Friday 4 January 2013

#561 Self reflection Part 2

So I have come to it. What do I think about myself. Well clearly I let stress get to me, if it isn't obvious enough, if you see me after a race and the next person is 0.5 secs away I start to worry and think I suck. Which is so bad, and I tend to freak out in my head and I think too much. Yes thats it.

This year, I have done a silly thing.

Silly indeed, over thinking every. single. thing. Till it brought me to a point that I have my priorities all fogged and blurry, not knowing what really matters anymore. Its true when they say over thinking kills, not physically of course, mentally, slowly. It hurts loved ones and does uncountable silly things.


The only thing I regret so deeply, is not trusting God enough. With my life I mean. Not trusting that He knows best, and He has only nothing less than the best in mind. Sighs, hurting so many people in the process is so remorseful.
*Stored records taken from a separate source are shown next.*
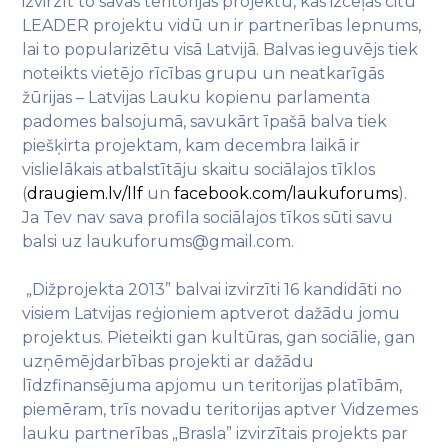
izvirzīt to savas teritorijas projektu, kas izceļas citu
LEADER projektu vidū un ir partnerības lepnums,
lai to popularizētu visā Latvijā. Balvas ieguvējs tiek
noteikts vietējo rīcības grupu un neatkarīgās
žūrijas – Latvijas Lauku kopienu parlamenta
padomes balsojumā, savukārt īpašā balva tiek
piešķirta projektam, kam decembra laikā ir
vislielākais atbalstītāju skaitu sociālajos tīklos
(
draugiem.lv/llf
un
facebook.com/laukuforums
).
Ja Tev nav sava profila sociālajos tīkos sūti savu
balsi uz laukuforums@gmail.com.
„Dižprojekta 2013” balvai izvirzīti 16 kandidāti no
visiem Latvijas reģioniem aptverot dažādu jomu
projektus. Pieteikti gan kultūras, gan sociālie, gan
uzņēmējdarbības projekti ar dažādu
līdzfinansējuma apjomu un teritorijas platībām,
piemēram, trīs novadu teritorijas aptver Vidzemes
lauku partnerības „Brasla” izvirzītais projekts par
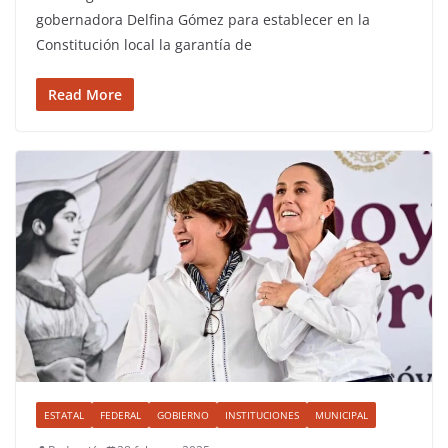
gobernadora Delfina Gómez para establecer en la
Constitución local la garantía de
Read More
ESTATAL
FEDERAL
GOBIERNO
INSTITUCIONES
MUNICIPAL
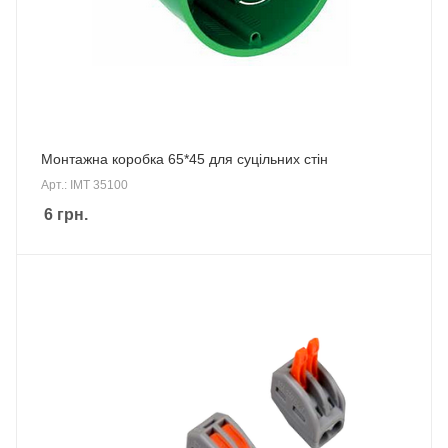
Монтажна коробка 65*45 для суцільних стін
Арт.: IMT 35100
6
грн.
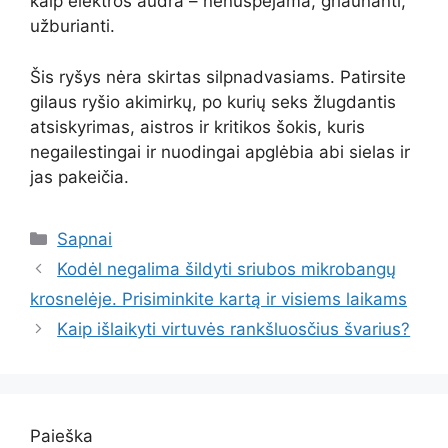
kaip elektros audra – nenuspėjama, griaunanti,
užburianti.
Šis ryšys nėra skirtas silpnadvasiams. Patirsite
gilaus ryšio akimirkų, po kurių seks žlugdantis
atsiskyrimas, aistros ir kritikos šokis, kuris
negailestingai ir nuodingai apglėbia abi sielas ir
jas pakeičia.
Kategorijos
Sapnai
Kodėl negalima šildyti sriubos mikrobangų
krosnelėje. Prisiminkite kartą ir visiems laikams
Kaip išlaikyti virtuvės rankšluosčius švarius?
Paieška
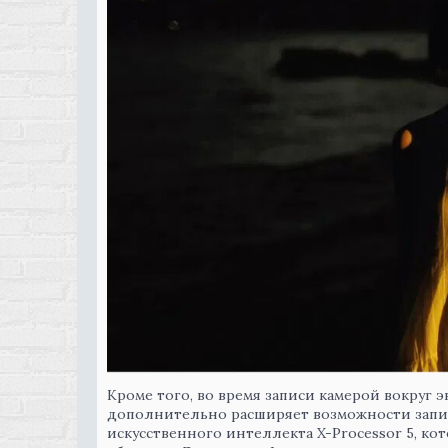
Кроме того, во время записи камерой вокруг 
дополнительно расширяет возможности запи
искусственного интеллекта X-Processor 5, ко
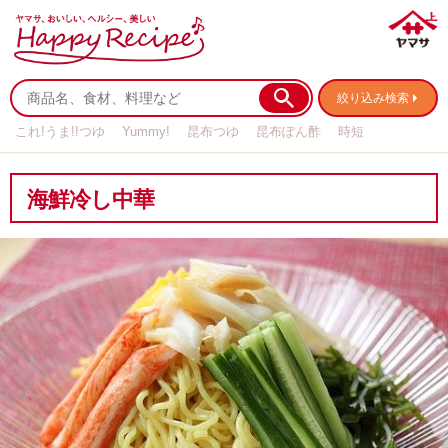
絞り込み検索
これ!うま!!つゆ
Yummy!
昆布つゆ
昆布ぽん酢
時短
リメイク
作り置き
基本の
海鮮冷し中華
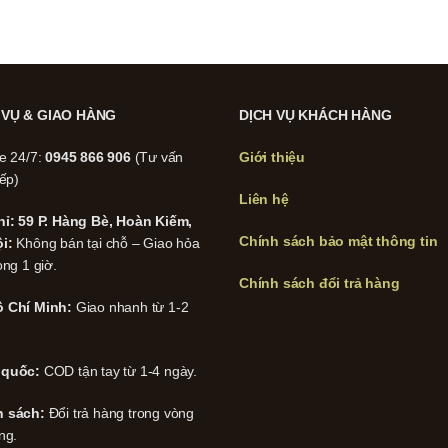
 VỤ & GIAO HÀNG
DỊCH VỤ KHÁCH HÀNG
ne 24/7:
0945 866 906
(Tư vấn
Giới thiệu
iếp)
Liên hệ
hỉ: 59 P. Hàng Bè, Hoàn Kiếm,
Chính sách bảo mật thông tin
i:
Không bán tại chỗ – Giao hỏa
ong 1 giờ.
Chính sách đổi trả hàng
 Chí Minh:
Giao nhanh từ 1-2
 quốc:
COD tận tay từ 1-4 ngày.
h sách:
Đổi trả hàng trong vòng
ng.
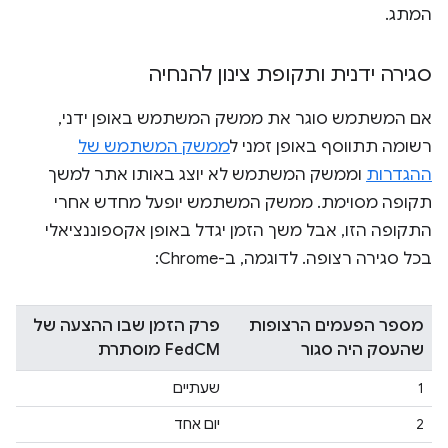
המתג.
סגירה ידנית ותקופת צינון להנחיה
אם המשתמש סוגר את ממשק המשתמש באופן ידני,
רשומה תתווסף באופן זמני ל
ממשק המשתמש של
ההגדרות
וממשק המשתמש לא יוצג באותו אתר למשך
תקופה מסוימת. ממשק המשתמש יופעל מחדש אחרי
התקופה הזו, אבל משך הזמן יגדל באופן אקספוננציאלי
בכל סגירה רצופה. לדוגמה, ב-Chrome:
מספר הפעמים הרצופות
פרק הזמן שבו ההצעה של
שהעסק היה סגור
FedCM מוסתרת
1
שעתיים
2
יום אחד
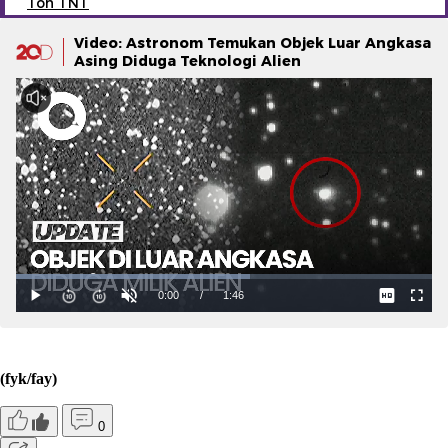
Ton TNT
Video: Astronom Temukan Objek Luar Angkasa
Asing Diduga Teknologi Alien
(fyk/fay)
0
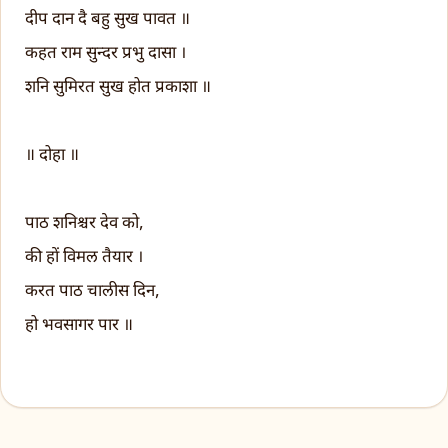
दीप दान दै बहु सुख पावत ॥
कहत राम सुन्दर प्रभु दासा ।
शनि सुमिरत सुख होत प्रकाशा ॥
॥ दोहा ॥
पाठ शनिश्चर देव को,
की हों विमल तैयार ।
करत पाठ चालीस दिन,
हो भवसागर पार ॥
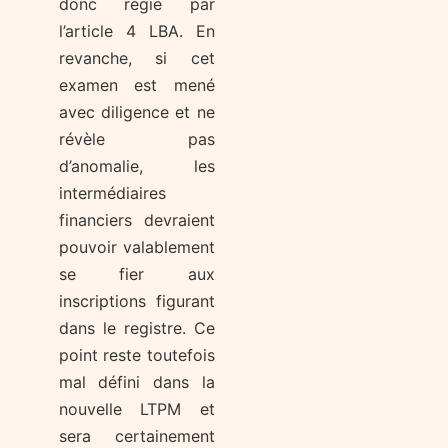
donc régie par
l’article 4 LBA. En
revanche, si cet
examen est mené
avec diligence et ne
révèle pas
d’anomalie, les
intermédiaires
financiers devraient
pouvoir valablement
se fier aux
inscriptions figurant
dans le registre. Ce
point reste toutefois
mal défini dans la
nouvelle LTPM et
sera certainement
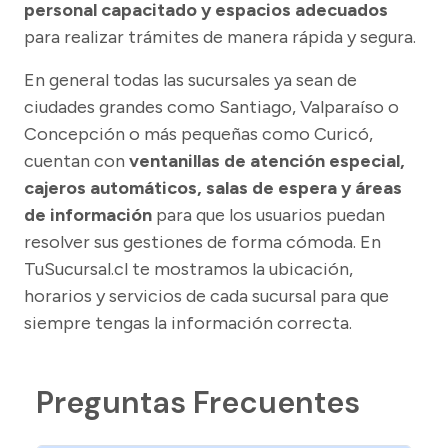
personal capacitado y espacios adecuados
para realizar trámites de manera rápida y segura.
En general todas las sucursales ya sean de
ciudades grandes como Santiago, Valparaíso o
Concepción o más pequeñas como Curicó,
cuentan con
ventanillas de atención especial,
cajeros automáticos, salas de espera y áreas
de información
para que los usuarios puedan
resolver sus gestiones de forma cómoda. En
TuSucursal.cl te mostramos la ubicación,
horarios y servicios de cada sucursal para que
siempre tengas la información correcta.
Preguntas Frecuentes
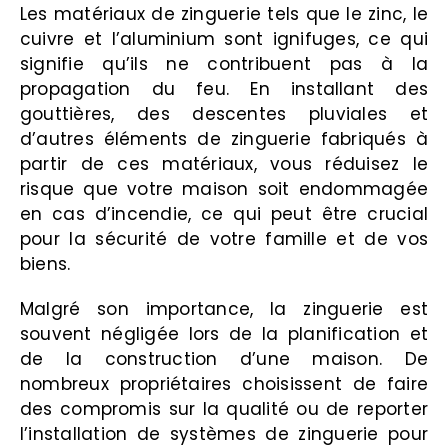
Les matériaux de zinguerie tels que le zinc, le
cuivre et l’aluminium sont ignifuges, ce qui
signifie qu’ils ne contribuent pas à la
propagation du feu. En installant des
gouttières, des descentes pluviales et
d’autres éléments de zinguerie fabriqués à
partir de ces matériaux, vous réduisez le
risque que votre maison soit endommagée
en cas d’incendie, ce qui peut être crucial
pour la sécurité de votre famille et de vos
biens.
Malgré son importance, la zinguerie est
souvent négligée lors de la planification et
de la construction d’une maison. De
nombreux propriétaires choisissent de faire
des compromis sur la qualité ou de reporter
l’installation de systèmes de zinguerie pour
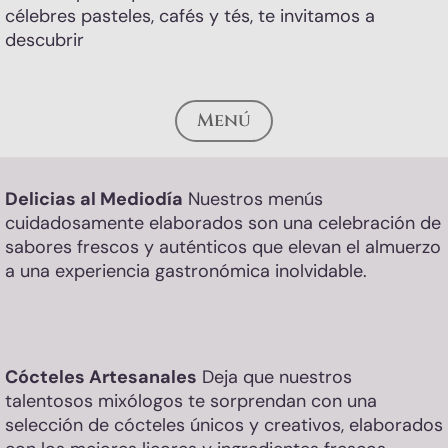
célebres pasteles, cafés y tés, te invitamos a
descubrir
Menú
Delicias al Mediodía
Nuestros menús
cuidadosamente elaborados son una celebración de
sabores frescos y auténticos que elevan el almuerzo
a una experiencia gastronómica inolvidable.
Cócteles Artesanales
Deja que nuestros
talentosos mixólogos te sorprendan con una
selección de cócteles únicos y creativos, elaborados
Thankfully and gratefully, the hardest part of 2012 is over. But then there came SPM, and I spent hours locked away in my room, apart from preparing myself to face the fact that my brother is thousands of miles away. Silly me again for denying that and actually thinking it to be a mere nightmare. Scarily, this nightmare became a reality for me. Ngeh, so easy to fake a smile so no one will know whats actually inside. And I tend to be so fake sometimes, ha, that is my confession.


So this comforts me so much. Knowing that every hardship and circumstances around me only make me who I am today. And that perseverance brings character. Hopefully, because God knows what He is doing. I pray everyday, for the strength to stay strong and to trust Him no matter how funny life gets and no matter how hazy things may be, how unclear chances are. I just have to pray for the faith of a child, that will believe just about anything. And I definitely need to pray for more discipline, to pray for others, and of course do my devotions everyday- not just when I'm free. Just because it's the least I can do. Heh.

Sorry, but thats just me, losing my brother to a faraway land has been hard for the family, this close knitted bunch of people we call family. Any hows, we survived. FEAR NOT, my 2012 wasn't so bad. There were many occasions, endless in fact, where I have to just thank God for everything nice and wonderful. Like getting the Selangor Olahragawati (which is the first I got besides school) and of course so many other running opportunities, open doors, and definitely walking me through SPM.


I still can't believe God didn't give up on me. BUT THAT'S MY GOD.